Pharmacological evidence for regulation of Na(+)-Ca++ exchange by Ca++/calmodulin-dependent protein kinase in isolated bovine adrenal medullary cells

• Published in: The Journal of pharmacology and experimental therapeutics Vol. 270; no. 1; pp. 104 - 110
• Main Authors: Isosaki, M, Minami, N, Nakashima, T
• Format: Journal Article
• Language: English
• Published: United States American Society for Pharmacology and Experimental Therapeutics 01.07.1994
• Subjects: Adrenal Medulla - drug effects; Adrenal Medulla - physiology; Adrenal Medulla - secretion; Alkaloids - pharmacology; Animals; Calcium - pharmacokinetics; Calcium Radioisotopes; Calcium-Calmodulin-Dependent Protein Kinases - physiology; Carbazoles - pharmacology; Carrier Proteins - physiology; Catecholamines - secretion; Cattle; Cells, Cultured; Enzyme Activation; Indole Alkaloids; Sodium - deficiency; Sodium-Calcium Exchanger; Staurosporine
• ISSN: 0022-3565; 1521-0103

The mechanism of the regulation of Ca++ influx via Na(+)-Ca++ exchange in response to Na+ deprivation was studied in bovine adrenal medullary cells. Protein kinase inhibitors staurosporine and (8R*,9S*,11S*)-(-)-9-hydroxy-9-methoxycarbonyl-8-methyl2,3,9,10-te trahydro-8, 11-epoxy-1H,8H, 11H-2,7b, 11a-triazadibenzo[a,g]cycloocta[c,d,e]trinden- 1-one depressed Na+ deprivation-induced 45Ca++ uptake and catecholamine secretion in a concentration-dependent manner.
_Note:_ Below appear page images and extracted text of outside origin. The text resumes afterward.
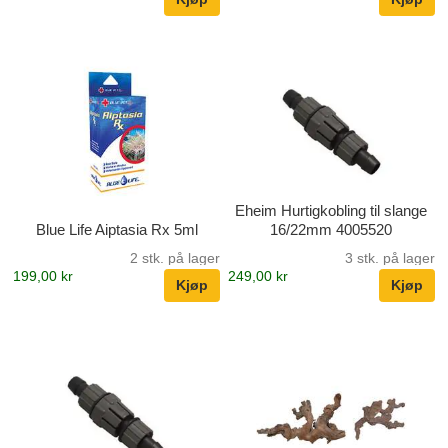
Eheim Hurtigkobling til slange
Blue Life Aiptasia Rx 5ml
16/22mm 4005520
2 stk. på lager
3 stk. på lager
199,00 kr
249,00 kr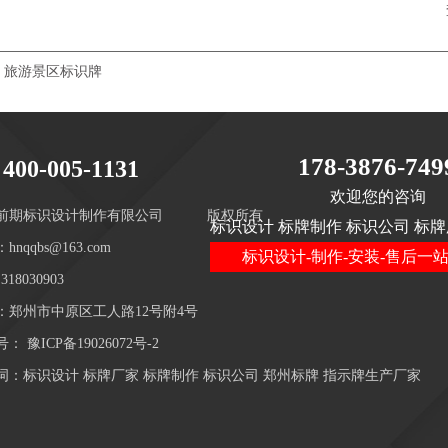
旅游景区标识牌
178-3876-749
400-005-1131
欢迎您的咨询
前期标识设计制作有限公司
版权所有
标识设计 标牌制作 标识公司 标牌
hnqqbs@163.com
标识设计-制作-安装-售后一
18030903
：郑州市中原区工人路12号附4号
号：
豫ICP备19026072号-2
词：标识设计 标牌厂家 标牌制作 标识公司 郑州标牌 指示牌生产厂家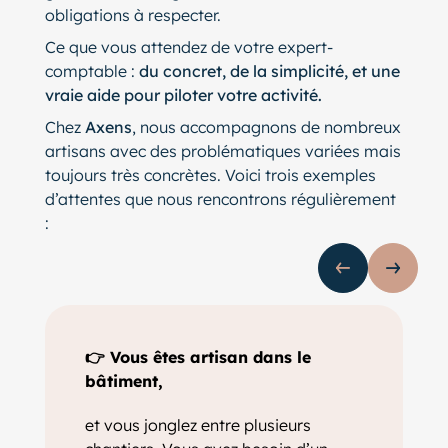
obligations à respecter.
Ce que vous attendez de votre expert-
comptable :
du concret, de la simplicité, et une
vraie aide pour piloter votre activité.
Chez
Axens
, nous accompagnons de nombreux
artisans avec des problématiques variées mais
toujours très concrètes. Voici trois exemples
d’attentes que nous rencontrons régulièrement
:
Slide précédente
Slide s
👉 Vous êtes artisan dans le
bâtiment,
et vous jonglez entre plusieurs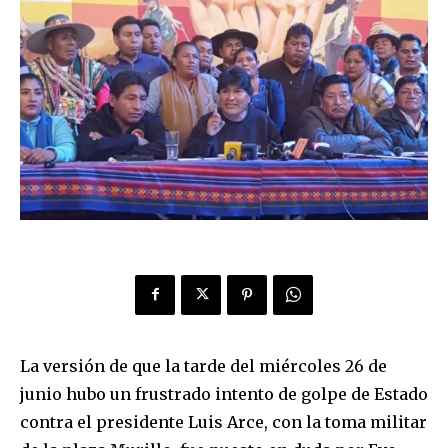
La versión de que la tarde del miércoles 26 de
junio hubo un frustrado intento de golpe de Estado
contra el presidente Luis Arce, con la toma militar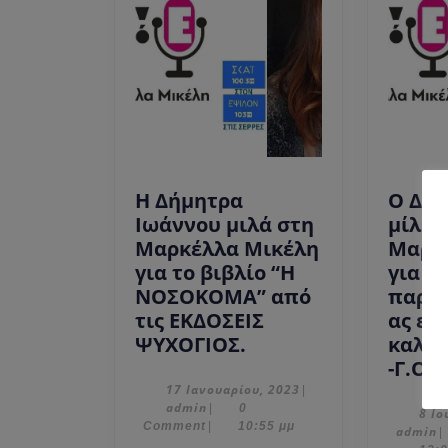
Η Δήμητρα
Ο Δήμ
Ιωάννου μιλά στη
μίλησ
Μαρκέλλα Μικέλη
Μαρκ
για το βιβλίο “Η
για τ
ΝΟΣΟΚΟΜΑ” από
παράσ
τις ΕΚΔΟΣΕΙΣ
ας εί
Η
ΨΥΧΟΓΙΟΣ.
καλορ
Δήμητρα
-Γ.Ολ
Ιωάννου
17
17 Ιανουαρίου, 2023
|
admin
Ιανουαρίου,
admin
|
0
μιλά
8 Ιο
2023
Comment
|
10:55 μμ
a
admin
|
στη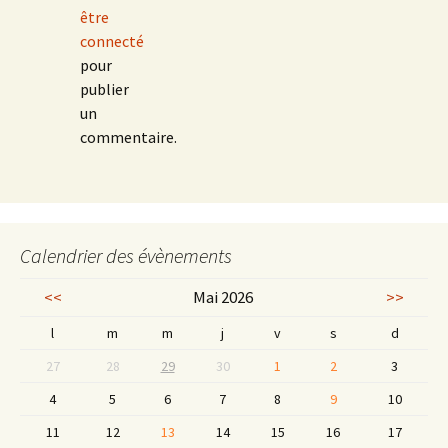
être
connecté
pour
publier
un
commentaire.
Calendrier des évènements
<<
Mai 2026
>>
l
m
m
j
v
s
d
27
28
29
30
1
2
3
4
5
6
7
8
9
10
11
12
13
14
15
16
17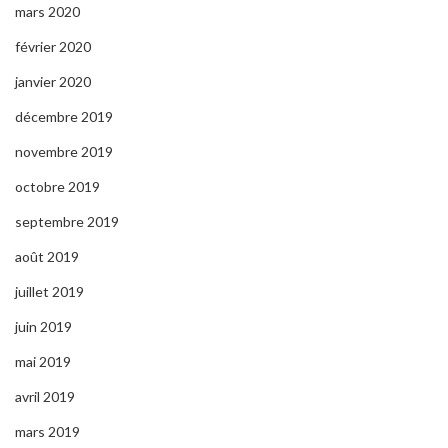
mars 2020
février 2020
janvier 2020
décembre 2019
novembre 2019
octobre 2019
septembre 2019
août 2019
juillet 2019
juin 2019
mai 2019
avril 2019
mars 2019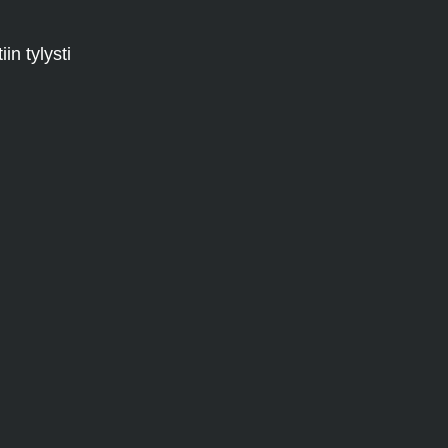
in tylysti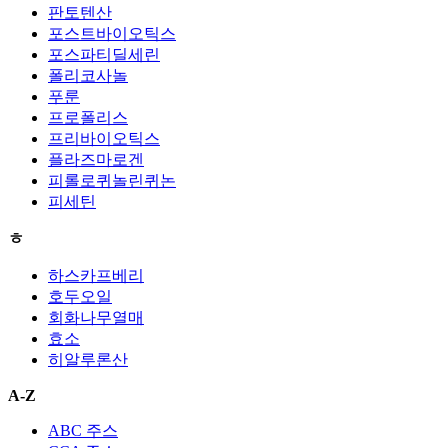
판토텐산
포스트바이오틱스
포스파티딜세린
폴리코사놀
푸룬
프로폴리스
프리바이오틱스
플라즈마로겐
피롤로퀴놀린퀴논
피세틴
ㅎ
하스카프베리
호두오일
회화나무열매
효소
히알루론산
A-Z
ABC 주스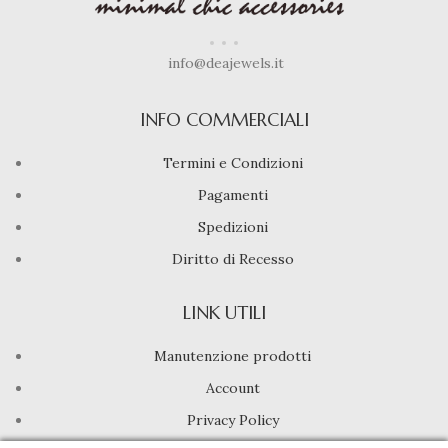
info@deajewels.it
INFO COMMERCIALI
Termini e Condizioni
Pagamenti
Spedizioni
Diritto di Recesso
LINK UTILI
Manutenzione prodotti
Account
Privacy Policy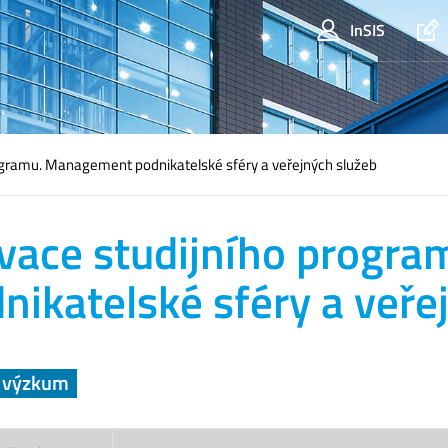
InSIS
ogramu. Management podnikatelské sféry a veřejných služeb
vace studijního progr
nikatelské sféry a veře
a výzkum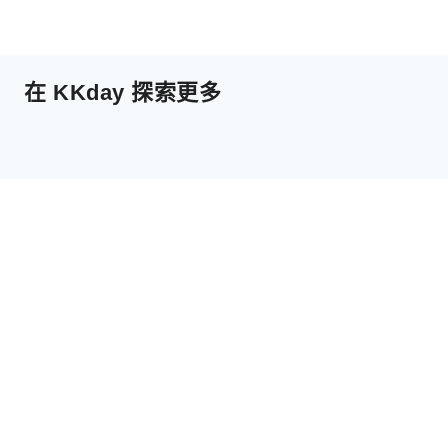
在 KKday 探索更多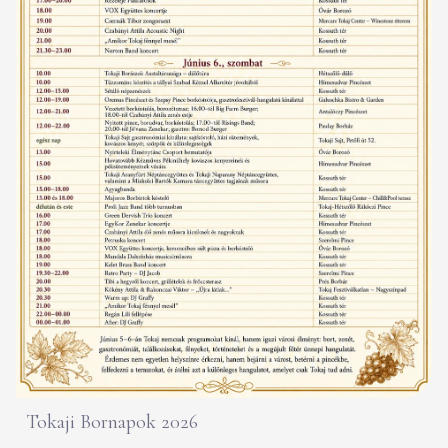
Tokaji Bornapok 2026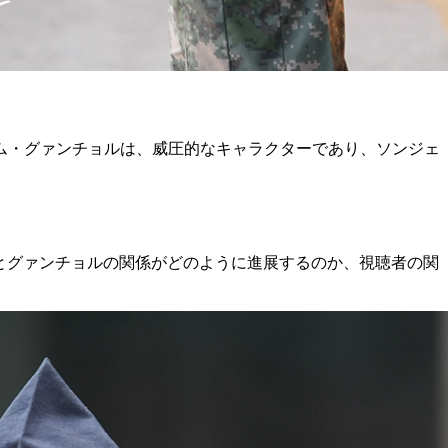
ム・グァンチョルは、威圧的なキャラクターであり、ソンジェ
ジェとグァンチョルの関係がどのように進展するのか、視聴者の関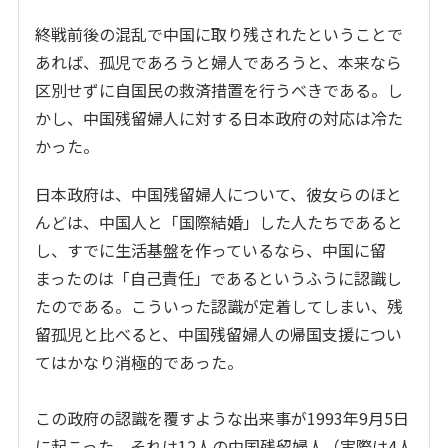
終戦前後の混乱で中国に取り残されたということで
あれば、孤児であろうと婦人であろうと、本来なら
区別せずに自国民の救済措置を行うべきである。し
かし、中国残留婦人に対する日本政府の対応は冷た
かった。
日本政府は、中国残留婦人について、彼女らのほと
んどは、中国人と「国際結婚」した人たちであると
し、すでに生活基盤を作っているなら、中国に留
まったのは「自己責任」であるというふうに認識し
たのである。こういった認識が定着してしまい、残
留孤児と比べると、中国残留婦人の帰国支援につい
てはかなり消極的であった。
この政府の認識を覆すような出来事が1993年9月5日
に起こった。それは12人の中国残留婦人（実際は4人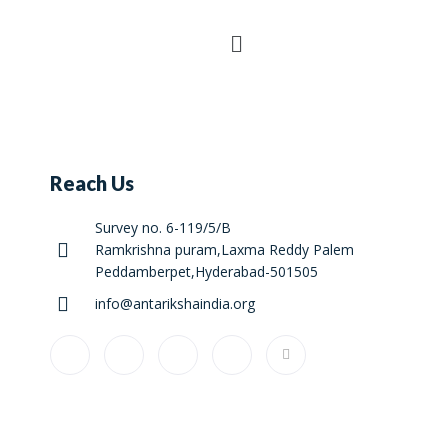
Reach Us
Survey no. 6-119/5/B
Ramkrishna puram,Laxma Reddy Palem
Peddamberpet,Hyderabad-501505
info@antarikshaindia.org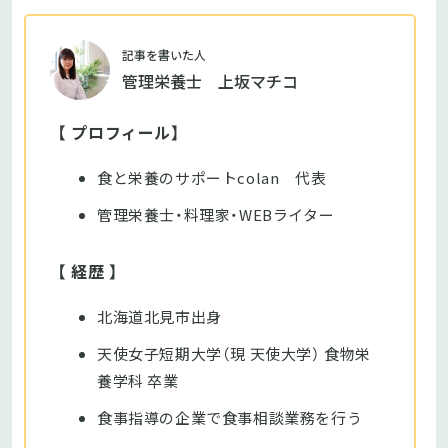
記事を書いた人
管理栄養士 上坂マチコ
【 プロフィール】
食と栄養のサポートcolan 代表
管理栄養士・料理家・WEBライター
【 経歴 】
北海道北見市出身
天使女子短期大学（現 天使大学） 食物栄
養学科 卒業
食事指導の企業で食事相談業務を行う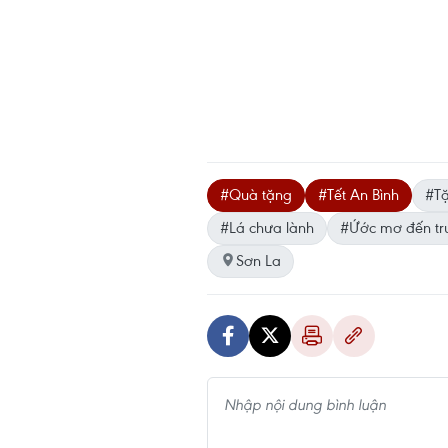
#Quà tặng
#Tết An Bình
#T
#Lá chưa lành
#Ứớc mơ đến t
Sơn La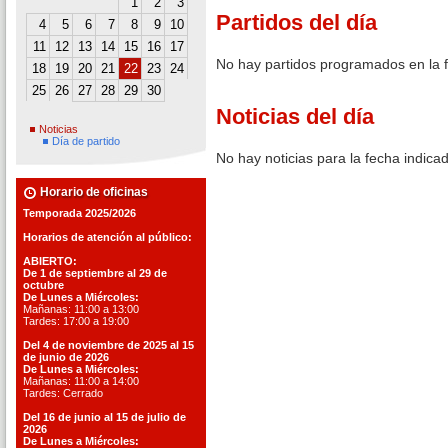
1
2
3
Partidos del día
4
5
6
7
8
9
10
11
12
13
14
15
16
17
No hay partidos programados en la 
18
19
20
21
22
23
24
25
26
27
28
29
30
Noticias del día
Noticias
Día de partido
No hay noticias para la fecha indica
Horario de oficinas
Temporada 2025/2026
Horarios de atención al público:
ABIERTO:
De 1 de septiembre al 29 de
octubre
De Lunes a Miércoles:
Mañanas: 11:00 a 13:00
Tardes: 17:00 a 19:00
Del 4 de noviembre de 2025 al 15
de junio de 2026
De Lunes a Miércoles:
Mañanas: 11:00 a 14:00
Tardes: Cerrado
Del 16 de junio al 15 de julio de
2026
De Lunes a Miércoles: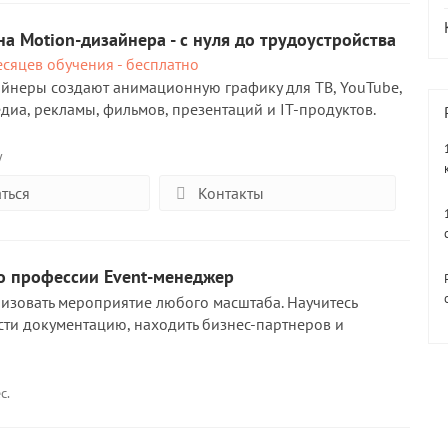
а Motion-дизайнер‌а - с нуля до трудоустройства
сяцев обучения - бесплатно
йнеры создают анимационную графику для ТВ, YouTube,
едиа, рекламы, фильмов, презентаций и IT-продуктов.
у
ться
Контакты
по профессии Event-менеджер
низовать мероприятие любого масштаба. Научитесь
ести документацию, находить бизнес-партнеров и
с.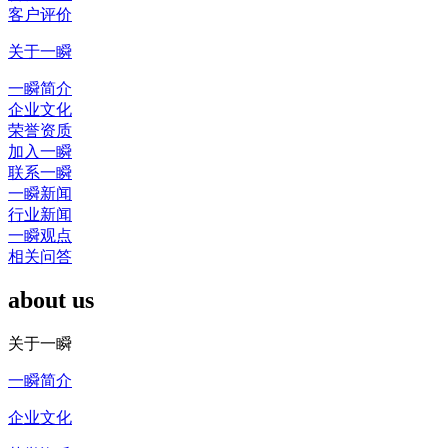
客户评价
关于一瞬
一瞬简介
企业文化
荣誉资质
加入一瞬
联系一瞬
一瞬新闻
行业新闻
一瞬观点
相关问答
about us
关于一瞬
一瞬简介
企业文化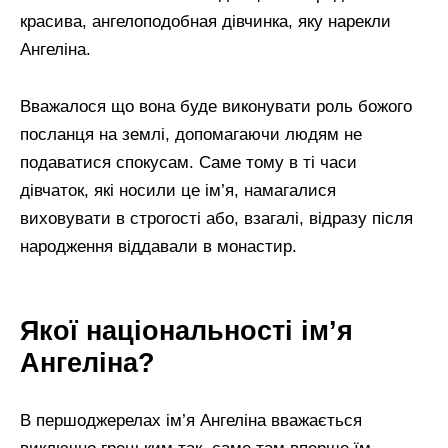
красива, ангелоподобная дівчинка, яку нарекли
Ангеліна.
Вважалося що вона буде виконувати роль божого
посланця на землі, допомагаючи людям не
подаватися спокусам. Саме тому в ті часи
дівчаток, які носили це ім’я, намагалися
виховувати в строгості або, взагалі, відразу після
народження віддавали в монастир.
Якої національності ім’я
Ангеліна?
В першоджерелах ім’я Ангеліна вважається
However, 1 mM dibutyryl cyclic AMP and 1 microM forskolin, an activator of adenylate cyclase, had little effect on Na+ deprivation-induced 45Ca++ uptake and catecholamine secretion. Dibutyryl cyclic GMP (1 mM) and muscarine (30 microM), which increased intracellular cyclic GMP level via stimulation of muscarinic receptors, had also little effect on the responses. Although the phorbol esters 12-O-tetradecanoyl-phorbol-13-acetate and phorbol 12,13-dibutyrate, activators of protein kinase C, enhanced Na+ deprivation-induced catecholamine secretion, these compounds failed to affect Na+ deprivation-induced 45Ca++ uptake. On the other hand, a variety of calmodulin antagonists such as calmidazolium, trifluoperazine, pimozide and N-(6-aminohexyl)-5-chloro-1-naphthalenesulfonamide inhibited Na+ deprivation-induced 45Ca++ uptake and catecholamine secretion in a concentration-dependent manner. Furthermore, 1-[N,O-bis(5-isoquinolinesulfonyl)-N-methyl-L-tyrosyl]-4-phenylpipera zin e, which is known as an inhibitor of Ca++/calmodulin-dependent protein kinase II, also reduced Na+ deprivation-induced 45Ca++ uptake and catecholamine secretion. Chelation of intracellular Ca++ with Quin-2 acetoxymethyl ester resulted in a decrease in Na+ deprivation-induced 45Ca++ uptake. However, these compounds that inhibited the Na+ deprivation-induced responses in the cells did not cause solely nonspecific and direct inhibition on Na(+)-Ca++ exchanger. These pharmacological observations suggest that Ca++/calmodulin-dependent protein kinase is involved in the regulation of Na(+)-Ca++ exchange in bovine adrenal medullary cells.